INDICADORES PARA LA CONSECUCIÓN DE LOS OBJETIVOS DE LA AGENDA 2030 EN EL ÁMBITO DE LA ADMINISTRACIÓN GENERAL DEL ESTADO
Para medir el impacto de las políticas encaminadas a lograr los objetivos de la Agenda 2030, el Instituto Nacional de Estadística ha elaborado un sistema de indicadores, de fácil acceso desde su sede electrónica y con una metodología estrictamente definida.
Dichos
indicadores son actualizados de manera continua. Según el INE, se
revisan regularmente como parte del programa estadístico anual vigente, incorporando
datos de fuentes oficiales tanto nacionales como internacionales. A este
respecto, cabe destacar que la última actualización se realizó en marzo de este
mismo año. Cuentan, además, con herramientas de visualización como gráficos y
mapas, que ayudan al análisis y comprensión de los mismos.
Al igual que
la ONU, el INE desglosa los datos por variables como sexo, edad, ingresos y
región, cumpliendo así con el principio de “no dejar a nadie atrás”. Además,
siguiendo las prioridades de los ODS, los indicadores abarcan puntos clave como
son la pobreza, la igualdad de género, la acción por el clima y el crecimiento
económico sostenible.
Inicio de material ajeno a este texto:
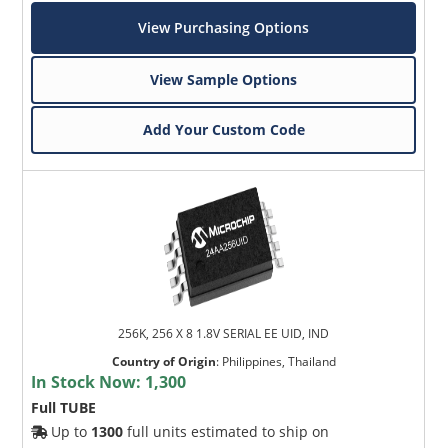
View Purchasing Options
View Sample Options
Add Your Custom Code
256K, 256 X 8 1.8V SERIAL EE UID, IND
Country of Origin
:
Philippines, Thailand
In Stock Now:
1,300
Full TUBE
Up to
1300
full units estimated to ship on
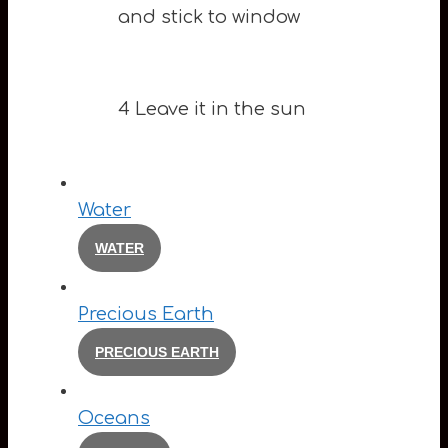
and stick to window
4 Leave it in the sun
Water
WATER
Precious Earth
PRECIOUS EARTH
Oceans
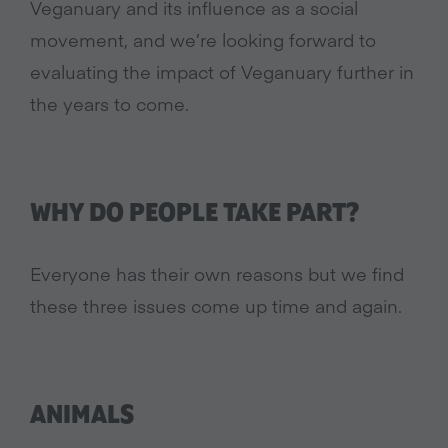
Veganuary and its influence as a social
movement, and we’re looking forward to
evaluating the impact of Veganuary further in
the years to come.
WHY DO PEOPLE TAKE PART?
Everyone has their own reasons but we find
these three issues come up time and again.
ANIMALS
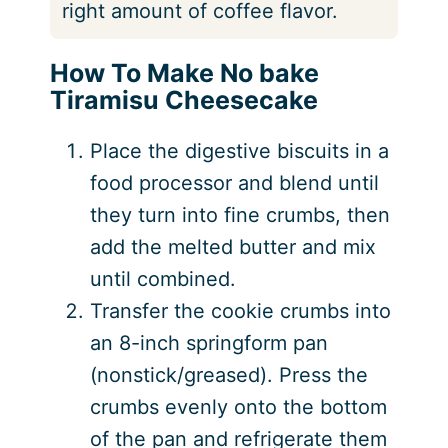
right amount of coffee flavor.
How To Make No bake
Tiramisu Cheesecake
Place the digestive biscuits in a
food processor and blend until
they turn into fine crumbs, then
add the melted butter and mix
until combined.
Transfer the cookie crumbs into
an 8-inch springform pan
(nonstick/greased). Press the
crumbs evenly onto the bottom
of the pan and refrigerate them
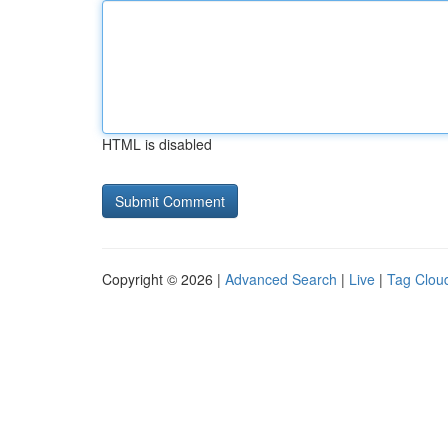
HTML is disabled
Copyright © 2026 |
Advanced Search
|
Live
|
Tag Clou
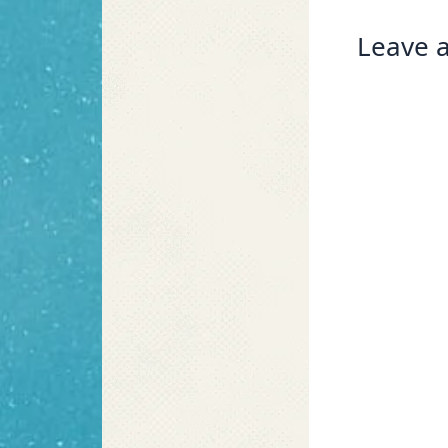
Leave a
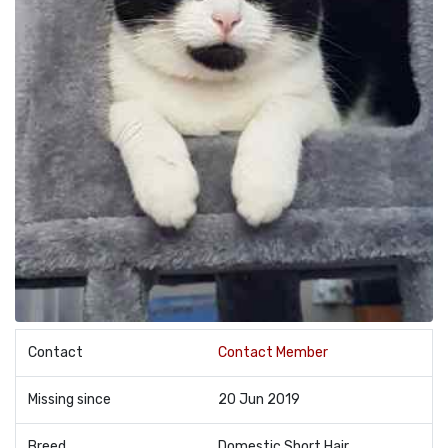
Contact
Contact Member
Missing since
20 Jun 2019
Breed
Domestic Short Hair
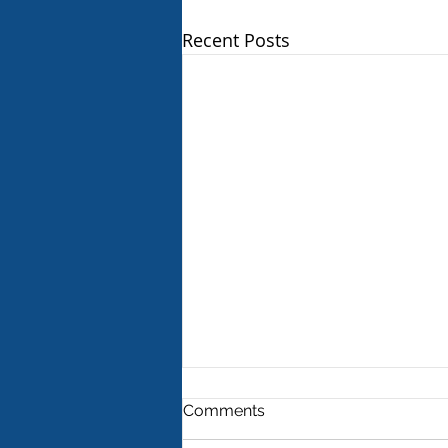
Recent Posts
Comments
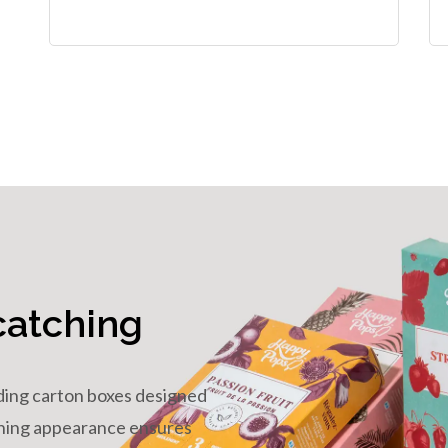
catching
ding carton boxes designed
tching appearance ensures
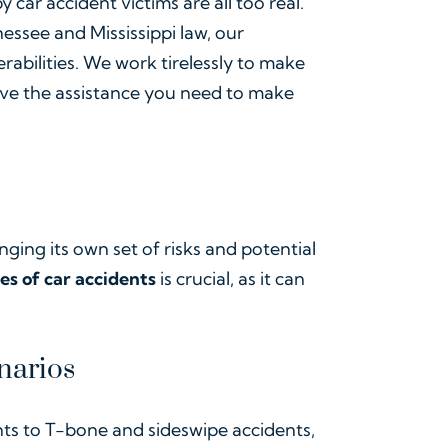
 car accident victims are all too real.
ssee and Mississippi law, our
rabilities. We work tirelessly to make
ive the assistance you need to make
nging its own set of risks and potential
es of car accidents
is crucial, as it can
narios
ts to T-bone and sideswipe accidents,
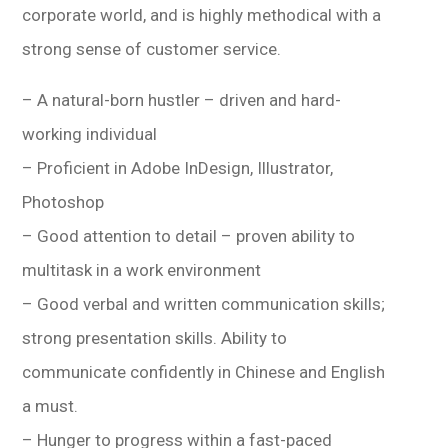
corporate world, and is highly methodical with a
strong sense of customer service.
– A natural-born hustler – driven and hard-
working individual
– Proficient in Adobe InDesign, Illustrator,
Photoshop
– Good attention to detail – proven ability to
multitask in a work environment
– Good verbal and written communication skills;
strong presentation skills. Ability to
communicate confidently in Chinese and English
a must.
– Hunger to progress within a fast-paced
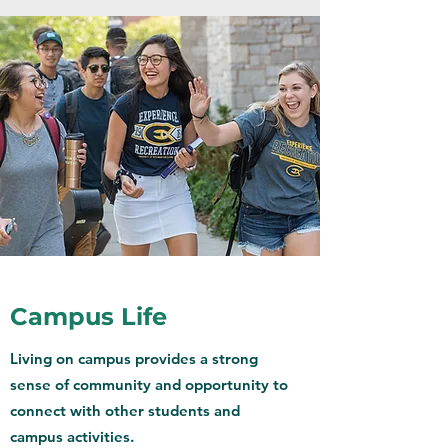
Campus Life
Living on campus provides a strong
sense of community and opportunity to
connect with other students and
campus activities.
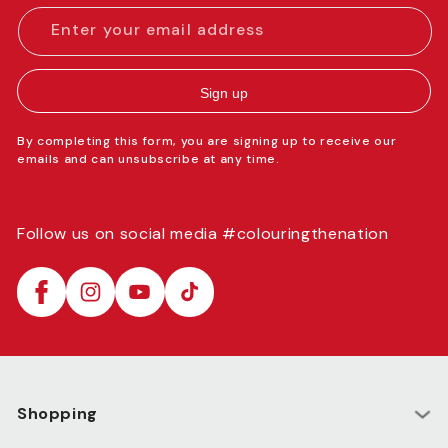
Enter your email address
Sign up
By completing this form, you are signing up to receive our
emails and can unsubscribe at any time.
Follow us on social media #colouringthenation
Facebook
Instagram
YouTube
TikTok
Shopping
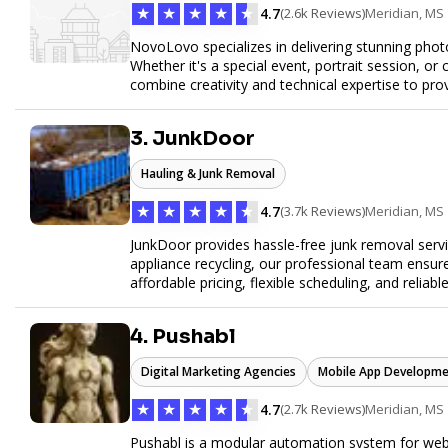
★
★
★
★
★
4.7
(2.6k Reviews)
Meridian, MS
NovoLovo specializes in delivering stunning phot
Whether it's a special event, portrait session, 
combine creativity and technical expertise to pr
tell your story through timeless images.
3. JunkDoor
Hauling & Junk Removal
★
★
★
★
★
4.7
(3.7k Reviews)
Meridian, MS
JunkDoor provides hassle-free junk removal serv
appliance recycling, our professional team ensur
affordable pricing, flexible scheduling, and reliabl
hauling needs.
4. Pushabl
Digital Marketing Agencies
Mobile App Developme
★
★
★
★
★
4.7
(2.7k Reviews)
Meridian, MS
Pushabl is a modular automation system for web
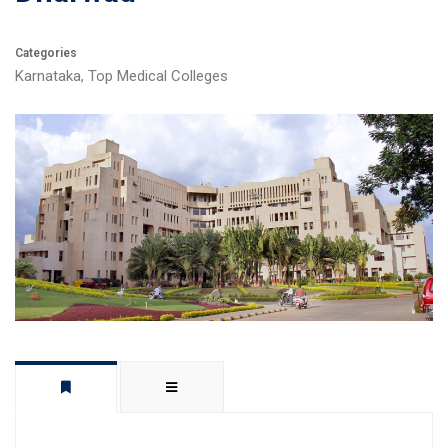
Categories
Karnataka
,
Top Medical Colleges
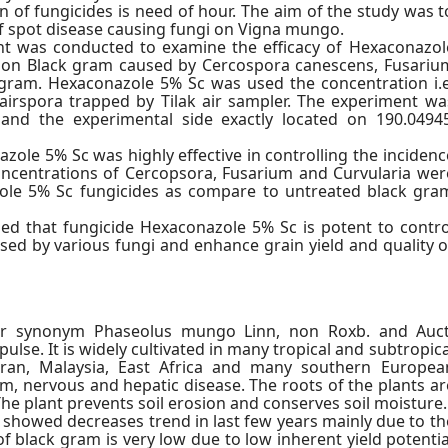
on of fungicides is need of hour. The aim of the study was t
af spot disease causing fungi on Vigna mungo.
t was conducted to examine the efficacy of Hexaconazol
e) on Black gram caused by Cercospora canescens, Fusariu
k gram. Hexaconazole 5% Sc was used the concentration i.e
airspora trapped by Tilak air sampler. The experiment wa
and the experimental side exactly located on 190.04945
zole 5% Sc was highly effective in controlling the incidenc
oncentrations of Cercopsora, Fusarium and Curvularia wer
ole 5% Sc fungicides as compare to untreated black gra
led that fungicide Hexaconazole 5% Sc is potent to contro
sed by various fungi and enhance grain yield and quality o
r synonym Phaseolus mungo Linn, non Roxb. and Auct
pulse. It is widely cultivated in many tropical and subtropica
 Iran, Malaysia, East Africa and many southern Europea
sm, nervous and hepatic disease. The roots of the plants ar
he plant prevents soil erosion and conserves soil moisture.
 showed decreases trend in last few years mainly due to th
of black gram is very low due to low inherent yield potentia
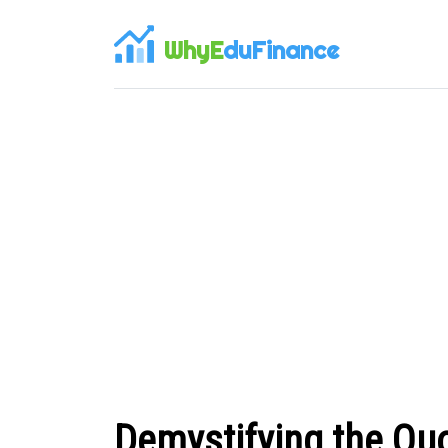
WhyE
duFinance
Demystifying the Quo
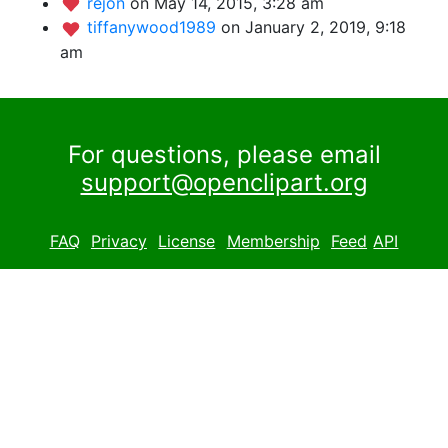
rejon
on May 14, 2015, 3:28 am
tiffanywood1989
on January 2, 2019, 9:18
am
For questions, please email
support@openclipart.org
FAQ
Privacy
License
Membership
Feed
API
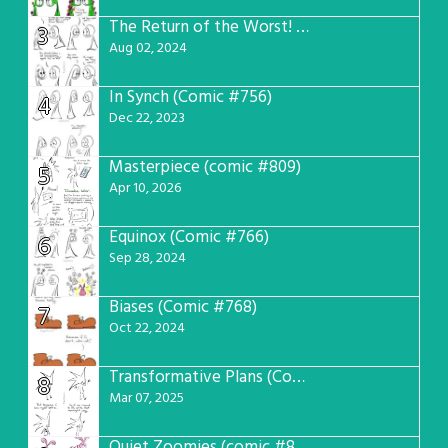
The Return of the Worst! (Comic #765)
3
Aug 02, 2024
In Synch (Comic #756)
4
Dec 22, 2023
Masterpiece (comic #809)
5
Apr 10, 2026
Equinox (Comic #766)
6
Sep 28, 2024
Biases (Comic #768)
7
Oct 22, 2024
Transformative Plans (Comic #781)
8
Mar 07, 2025
Quiet Zoomies (comic #807)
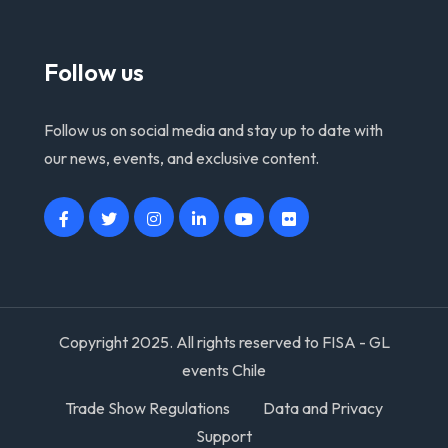
Follow us
Follow us on social media and stay up to date with
our news, events, and exclusive content.
Copyright 2025. All rights reserved to FISA - GL
events Chile
Trade Show Regulations
Data and Privacy
Support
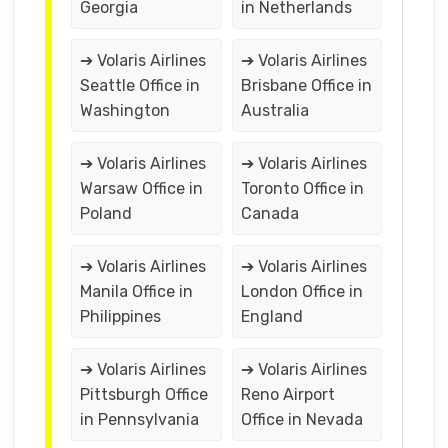
Georgia
in Netherlands
➔ Volaris Airlines
➔ Volaris Airlines
Seattle Office in
Brisbane Office in
Washington
Australia
➔ Volaris Airlines
➔ Volaris Airlines
Warsaw Office in
Toronto Office in
Poland
Canada
➔ Volaris Airlines
➔ Volaris Airlines
Manila Office in
London Office in
Philippines
England
➔ Volaris Airlines
➔ Volaris Airlines
Pittsburgh Office
Reno Airport
in Pennsylvania
Office in Nevada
Sin embargo, el INE también adapta el marco conceptual
de la ONU para configurarlo a la realidad de España, incluyendo métricas
específicas como el riesgo de pobreza relativa o los indicadores desglosados
por comunidades autónomas; y adaptando otros que, según los preceptos de la
ONU, no son directamente aplicables a España, como los indicadores específicos
sobre educación o empleo.
Si nos preguntamos
por el alcance analítico de esta herramienta sobre el conjunto de ODS, el sistema
preparado por el INE cubre la medición de todos los ODS, aunque con
distinto nivel de profundidad en la disponibilidad de los datos. Así, algunos
cuentan con más indicadores y desagregaciones debido a la mayor disponibilidad
de información estadística, mientras que otros dependen de datos internacionales
o de fuentes externas que limitan la documentación a nivel nacional.
A modo de
resumen, se pueden destacar una serie de puntos fuertes y de debilidades, que
nos permitirán hacernos una idea más exacta sobre la pertinencia y capacidad de
análisis de este sistema de indicadores. Las ventajas podrían ser: la total
representación de los 17 ODS, con su adaptación a las circunstancias nacionales;
y el desglose sociodemográfico y territorial por comunidades autónomas. Por su
parte, la principal limitación del sistema es la dificultad a la hora de
actualizar algunos indicadores, ya sea por la dependencia de fuentes exteriores
(como los asociados al ODS 14 “Vida submarina”) y/o por la complejidad de su
recopilación
Y, por último,
nos preguntamos ¿aporta la herramienta información relevante sobre la
sostenibilidad en la AGE?
La respuesta es, sin duda, afirmativa, como podemos comprobar en los informes que publica el portal de la transparencia, donde se observa el progreso de algunos indicadores que reflejan los avances en políticas de sostenibilidad dentro de la AGE con, por ejemplo, el uso de energías renovables o medidas de eficiencia energética en edificios públicos. Esto estaría enmarcado, además, en planes específicos de la AGE como el Plan de Medidasde Ahorro y Eficiencia Energética.